PORTRAITQui est Otoniel le plus puissant trafiquant de drogue arrêté en Colombie ?

Colombie : Qui est Otoniel, le paysan devenu le plus puissant trafiquant de drogue du pays ?

PORTRAITSeptième de neuf enfants, un paysan sans idéologie particulière, ne dormait jamais deux nuits consécutives au même endroit pour échapper aux autorités
'Otoniel'-, le baron de la drogue le plus recherché de Colombie et chef du clan du Golfe, le 24 octobre 2021, après sa capture à Bogota.
'Otoniel'-, le baron de la drogue le plus recherché de Colombie et chef du clan du Golfe, le 24 octobre 2021, après sa capture à Bogota. - Colombian Police / AFP / AFP
M.F avec AFP

M.F avec AFP

Samedi, l’un des hommes les plus recherchés de Colombie a été arrêté. « Cela faisait sept ans que nous étions derrière lui », a précisé samedi le général Fernando Navarro, le chef de l’armée colombienne.

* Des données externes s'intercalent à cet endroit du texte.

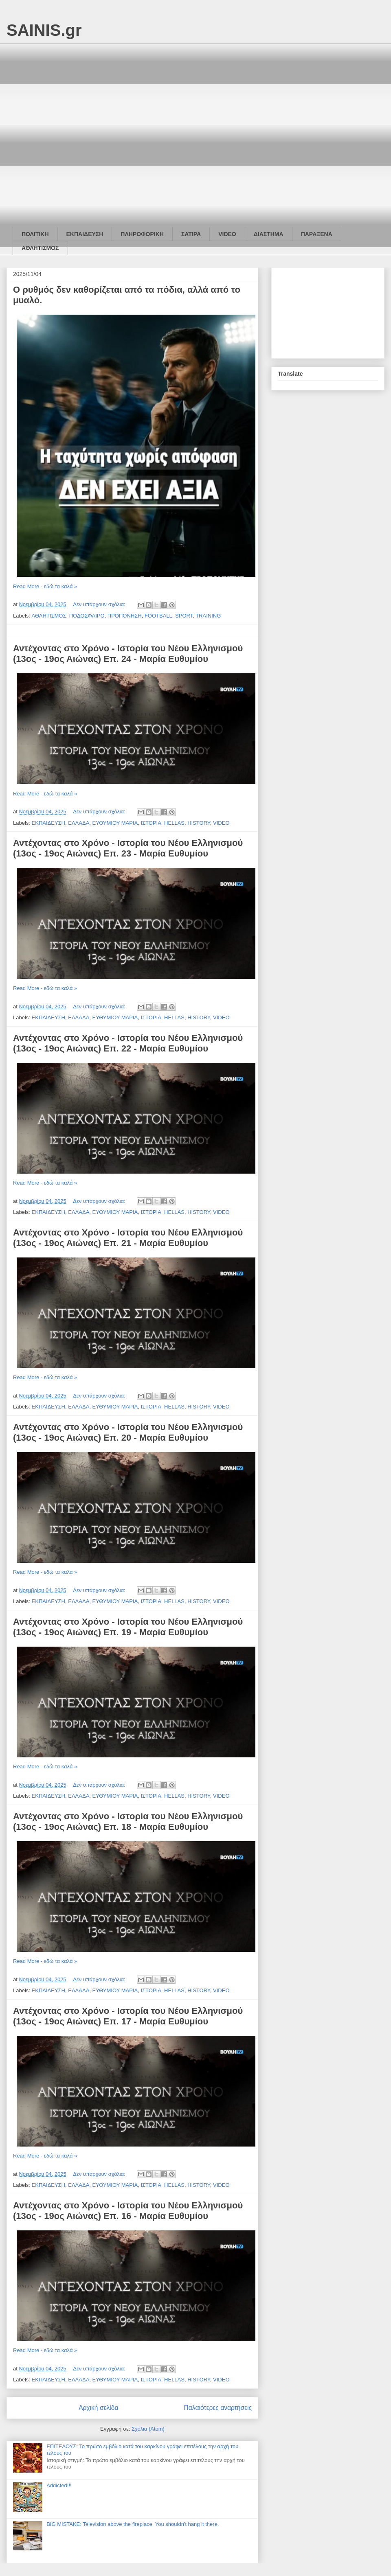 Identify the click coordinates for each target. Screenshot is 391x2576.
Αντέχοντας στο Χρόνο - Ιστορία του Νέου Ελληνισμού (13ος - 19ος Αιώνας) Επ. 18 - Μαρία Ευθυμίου (128, 1821)
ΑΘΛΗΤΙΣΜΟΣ (40, 248)
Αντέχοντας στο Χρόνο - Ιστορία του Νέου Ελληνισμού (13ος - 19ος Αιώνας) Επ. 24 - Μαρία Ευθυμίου (128, 653)
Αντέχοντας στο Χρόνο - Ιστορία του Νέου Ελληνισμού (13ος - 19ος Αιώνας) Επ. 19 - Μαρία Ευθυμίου (128, 1627)
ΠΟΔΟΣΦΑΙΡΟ (87, 616)
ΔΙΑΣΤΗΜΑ (268, 234)
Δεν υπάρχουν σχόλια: (100, 604)
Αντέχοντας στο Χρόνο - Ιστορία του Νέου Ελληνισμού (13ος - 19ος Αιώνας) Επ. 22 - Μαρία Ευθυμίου (128, 1043)
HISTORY (198, 823)
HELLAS (174, 823)
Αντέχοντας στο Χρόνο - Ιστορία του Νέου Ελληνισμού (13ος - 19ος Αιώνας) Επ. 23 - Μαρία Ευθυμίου (128, 848)
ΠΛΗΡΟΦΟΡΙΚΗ (142, 234)
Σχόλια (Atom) (148, 2429)
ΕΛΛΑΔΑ (78, 823)
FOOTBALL (158, 616)
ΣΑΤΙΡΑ (191, 234)
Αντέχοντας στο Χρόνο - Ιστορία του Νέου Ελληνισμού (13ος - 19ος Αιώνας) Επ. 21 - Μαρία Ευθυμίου (128, 1237)
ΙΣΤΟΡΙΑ (151, 823)
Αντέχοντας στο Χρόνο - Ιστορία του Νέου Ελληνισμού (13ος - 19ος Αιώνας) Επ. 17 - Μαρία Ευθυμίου (128, 2016)
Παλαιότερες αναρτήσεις (218, 2407)
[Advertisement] (84, 128)
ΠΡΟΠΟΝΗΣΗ (125, 616)
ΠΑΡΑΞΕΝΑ (316, 234)
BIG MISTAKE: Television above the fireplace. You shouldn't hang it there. (132, 2524)
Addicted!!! (58, 2485)
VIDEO (227, 234)
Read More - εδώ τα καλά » (45, 586)
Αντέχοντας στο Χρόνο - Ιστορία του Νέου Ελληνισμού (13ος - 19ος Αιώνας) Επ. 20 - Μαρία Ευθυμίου (128, 1432)
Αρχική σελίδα (98, 2407)
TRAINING (208, 616)
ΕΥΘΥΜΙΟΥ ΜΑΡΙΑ (115, 823)
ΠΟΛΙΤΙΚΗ (35, 234)
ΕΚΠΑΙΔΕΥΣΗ (84, 234)
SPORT (184, 616)
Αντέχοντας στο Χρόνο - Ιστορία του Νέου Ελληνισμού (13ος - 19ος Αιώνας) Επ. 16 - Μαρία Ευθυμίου (128, 2210) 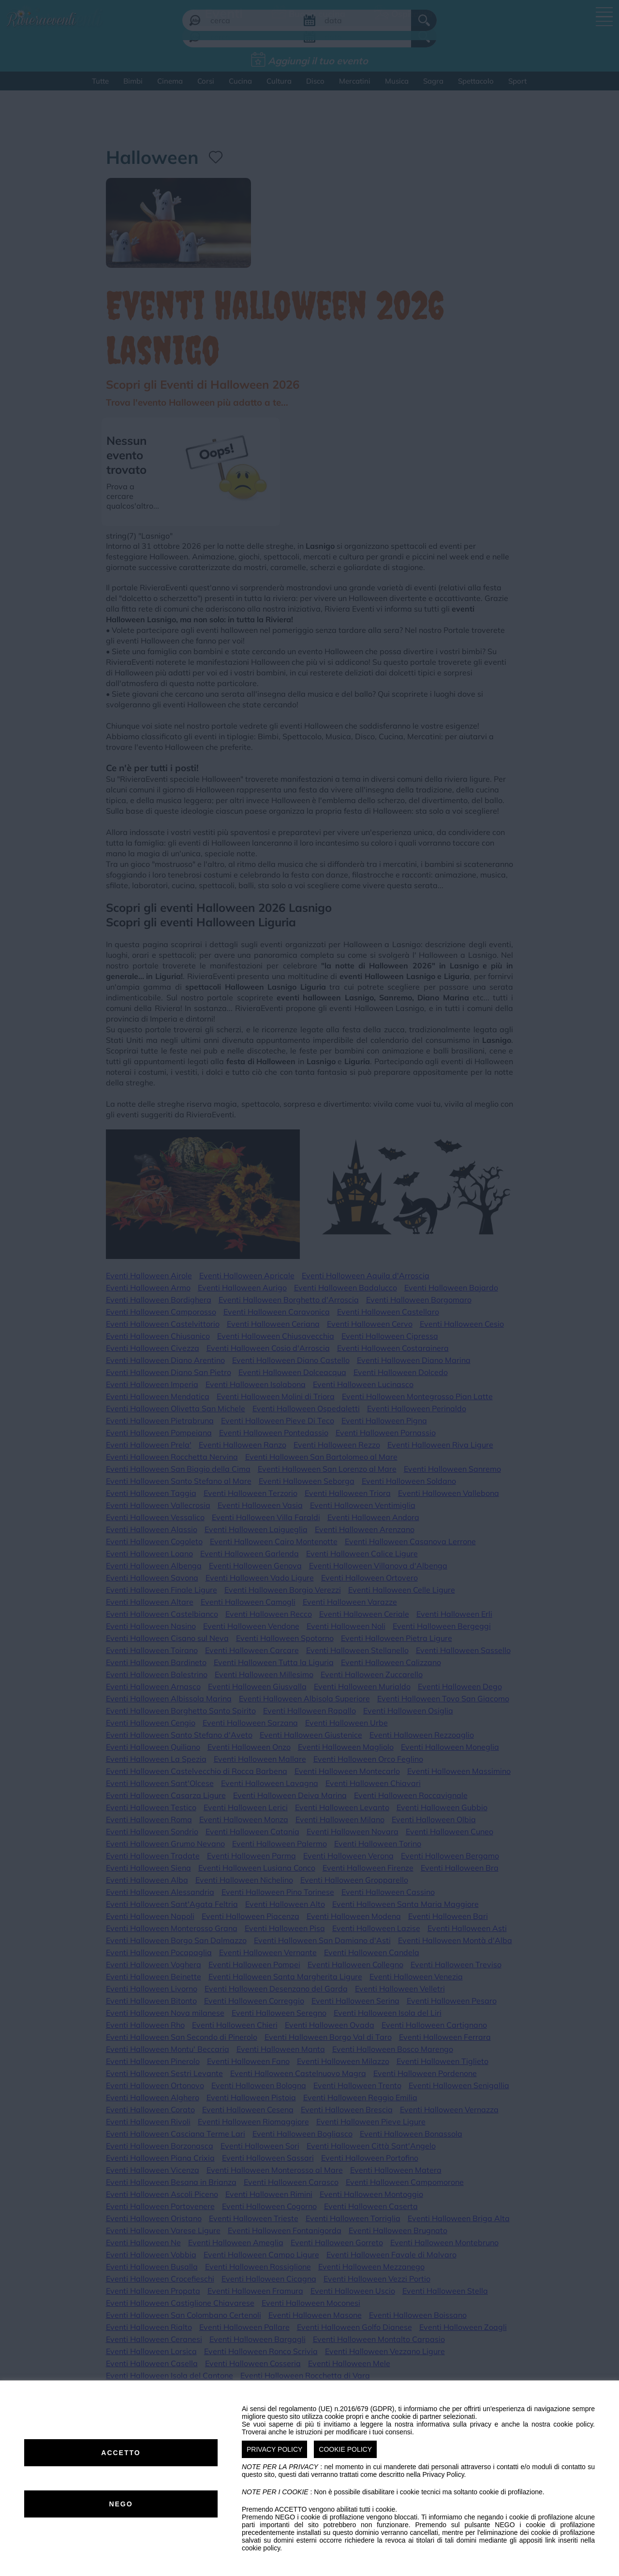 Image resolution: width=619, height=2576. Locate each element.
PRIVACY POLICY (274, 2449)
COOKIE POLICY (345, 2449)
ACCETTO (120, 2453)
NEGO (121, 2504)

Dairo Antonio Usuga, alias « Otoniel », le plus puissant trafiquant de drogue du pays était également recherché par les autorités américaines qui offraient cinq millions pour toute information permettant sa localisation ou sa capture. ​L’homme de 50 ans, était fiché par le Département d’Etat américain comme chef d’une organisation « fortement armée, extrêmement violente » et utilisant « violence et intimidation » pour contrôler les routes du trafic de drogue et des laboratoires de fabrication de cocaïne.

Le président colombien Ivan Duque a comparé l’arrestation de ce chef du Clan del Golfo, principal gang du pays d’Amérique du Sud, à la chute de Pablo Escobar, chef du cartel de Medellin (nord-ouest), abattu par la police en 1993. Mais comment un paysan « sans idéologie particulière », devenu transfuge de guérilla de gauche en milice paramilitaire d’extrême-droite est finalement devenu le plus gros narcotrafiquant de Colombie ?

Un réseau criminel présent dans près de 300 municipalités

Né le 15 septembre 1971 à Neclocli, située sur le golfe d’Urabá, dans le nord-ouest de la Colombie et stratégiquement placée à la frontière du Panama, de l’océan Pacifique et de la mer des Caraïbes, il avait pris la tête du Clan del Golfo après la mort de son frère, Juan de Dios, alias « Giovanni », lors d’un affrontement avec la police en 2012. Les deux hommes avaient monté un réseau criminel présent dans près de 300 des 1.102 municipalités de Colombie, principalement sur la côte Pacifique, d’où partent la plupart des cargaisons de drogue, en majeure partie vers les Etats-Unis.

Dairo Antonio Usuga avait « un important portefeuille d’activités criminelles, dont l’exploitation de mines illégales et le passage de migrants vers le Panama », selon l’expert en sécurité, Ariel Avila. D’après le centre d’investigation sur le crime organisé InSight Crime, le Clan del Golfo travaille aussi avec de petits gangs de rue qui se chargent pour lui du micro-trafic de drogue, d’extorsions et de meurtres par des tueurs à gage.

« Ce n’était pas un révolutionnaire »

« Otoniel », septième de neuf enfants nés d’Ana Celsa David et Juan de Dios Usuga, un couple qui vivait de la vente de bétail, porcs et volailles dans le département d’Antioquia (nord-ouest), utilisait des techniques guérilleras pour semer ceux qui le poursuivaient. Il ne voyageait qu’à pied ou à dos de mule, ne dormait jamais deux nuits consécutives au même endroit, selon les autorités colombiennes qui ont déployé jusqu’à un millier d’hommes pour tenter de le capturer.

A 18 ans, il avait rejoint l’Armée de libération populaire (EPL), une guérilla marxiste démobilisée en 1991 au bout de 26 ans de rébellion. « Ce n’était pas un révolutionnaire. Mais il n’y avait que ça et il est parti avec eux », avait raconté sa mère en 2015 dans un entretien au quotidien El Tiempo en 2015. Mais Dairo Antonio Usuga ne s’est pas démobilisé en même temps que l’EPL.

De 1993 à 1994, il rejoint les milices d’Autodefense paysanne de Cordoba y Uraba (ACCU), un groupe paramilitaire d’extrême-droite créé pour combattre les guérillas, et lié au trafic de drogue. L’ACCU faisait partie des milices d’Autodéfense unies de Colombie (AUC), démobilisées en 2006 sous l’ex-président de droite Alvaro Uribe (2002-2010). Otoniel « était un paysan sans idéologie particulière », selon Ariel Avila, mais qui s’est senti « trahi » par le processus de démobilisation et a décidé de rester dans la clandestinité.